Why Do We Dislike Talking on the Phone?
Millennials do not enjoy talking on the phone. While this affliction is more common in people born in the 80s and 90s, you can also be over the age of 40 and still dread answering the phone. Some millennials feel like talking on the phone is inefficient. They’ll use their phone for other things, including social media posts and dating, but calling on the phone seems like a relic from another time.
But that’s not the only thing that’s going on here. If you hate using your phone to talk to people, here are three possible explanations.
The signal is bad
If you’re a young person who talks to someone on the phone, there’s a good chance it’s one or both of your parents. We’ll do things for our parents that we might not do for our peers. But talking on the phone to Mom or Dad can be frustrating when the signal is bad, as most of the call involves you asking each other to repeat what you said.

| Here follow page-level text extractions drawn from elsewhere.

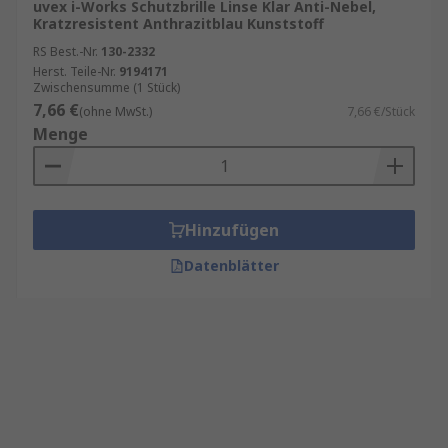
uvex i-Works Schutzbrille Linse Klar Anti-Nebel,
Kratzresistent Anthrazitblau Kunststoff
RS Best.-Nr.
130-2332
Herst. Teile-Nr.
9194171
Zwischensumme (1 Stück)
7,66 €
(ohne MwSt.)
7,66 €/Stück
Menge
Hinzufügen
Datenblätter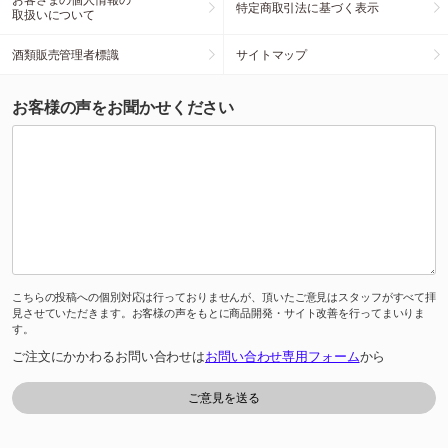
特定商取引法に基づく表示
取扱いについて
酒類販売管理者標識
サイトマップ
お客様の声をお聞かせください
こちらの投稿への個別対応は行っておりませんが、頂いたご意見はスタッフがすべて拝
見させていただきます。お客様の声をもとに商品開発・サイト改善を行ってまいりま
す。
ご注文にかかわるお問い合わせは
お問い合わせ専用フォーム
から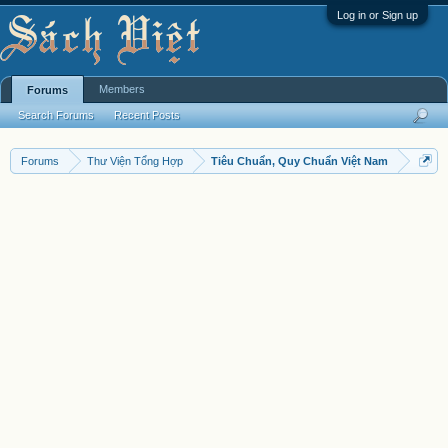
Log in or Sign up
Members
Forums
Search Forums
Recent Posts
Forums
Thư Viện Tổng Hợp
Tiêu Chuẩn, Quy Chuẩn Việt Nam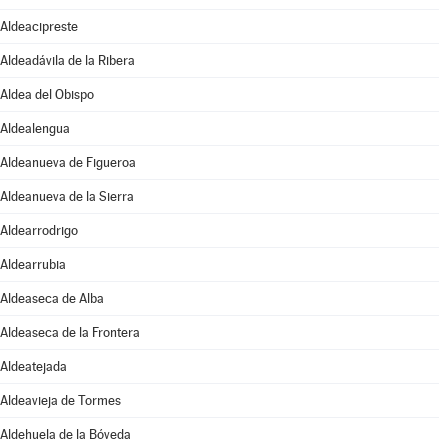
Aldeacipreste
Aldeadávila de la Ribera
Aldea del Obispo
Aldealengua
Aldeanueva de Figueroa
Aldeanueva de la Sierra
Aldearrodrigo
Aldearrubia
Aldeaseca de Alba
Aldeaseca de la Frontera
Aldeatejada
Aldeavieja de Tormes
Aldehuela de la Bóveda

This can happen with just about any cell phone company. It may not even be the fault of that cell phone company. It might have something to do with the type of building you’re in. The more solid the building, the more likely it is that you’ll have at least occasional problems with the reception. A Verizon signal booster is a worthwhile investment, since you’ll be able to hear every conversation loud and clear.
Depending on who you’re talking to, that may not always be great. But hey, at least you’ll have no doubt that your mom is asking, “When you are going to have kids?” for the third time this month.

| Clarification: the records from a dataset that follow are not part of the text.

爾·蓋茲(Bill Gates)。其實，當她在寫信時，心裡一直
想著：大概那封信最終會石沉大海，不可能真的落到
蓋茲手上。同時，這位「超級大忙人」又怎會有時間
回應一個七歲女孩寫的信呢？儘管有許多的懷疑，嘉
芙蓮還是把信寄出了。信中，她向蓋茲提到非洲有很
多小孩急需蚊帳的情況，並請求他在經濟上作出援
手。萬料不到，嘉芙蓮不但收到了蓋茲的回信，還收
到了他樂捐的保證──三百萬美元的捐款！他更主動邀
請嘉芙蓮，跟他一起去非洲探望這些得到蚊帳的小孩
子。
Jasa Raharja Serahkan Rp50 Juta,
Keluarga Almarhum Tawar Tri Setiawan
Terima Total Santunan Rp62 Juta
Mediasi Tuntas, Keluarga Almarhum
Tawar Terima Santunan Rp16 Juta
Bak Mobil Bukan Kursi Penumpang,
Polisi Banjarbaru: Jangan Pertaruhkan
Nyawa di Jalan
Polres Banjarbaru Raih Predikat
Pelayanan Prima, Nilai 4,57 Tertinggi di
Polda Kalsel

We don’t know who’s calling
Say your phone rings, and it’s a local number, so you answer. Immediately, one of two things happens: it might be that a live person is trying to sell you something, which is frustrating. But having a robot respond might be even worse. Because in that situation, you know the person who wants your money couldn’t even bother calling themselves.
In 2019, half of all mobile phone calls are expected to be spam. In the past, you could just not answer phone numbers that weren’t local. But the scammers have adapted in unfortunate ways. If you’re in California and they’re overseas, they can simply use technology to “spoof” a local number so the spam caller appears to have the same area code as you.
In some cases, you’ll even get angry calls from real people who think you called them. If your number appeared on their Caller ID, that would usually be a reasonable assumption. But spam calls have their own set of rules, and this means they spoofed your phone number when calling someone.
First of all, you should know that the “IRS agent” on the other line is not real. No real government official would demand payment in iTunes gift cards. If you’re fed up, you can simply stop responding to callers that aren’t in your contacts list. It’s a drastic option, but it might be the best one available right now.
Texting requires less effort
Finally, there’s the simple fact that texting is less stressful and (frankly) invasive than talking on the phone. You can talk to someone via text whether you’re on the subway or in bed. You don’t have to clear your throat first. If you’ve been talking all day at work, then texting isn’t going to make you lose your voice.
A text can also be a clearer way to communicate than a voice call. Voice calls are more subject to misinterpretation. You may say one thing, but the person you’re talking to might hear something else entirely, especially if they’re in a noisy environment. Sometimes things like sarcasm can be harder to pick up over text, but at least the other person will be able to read the words you sent.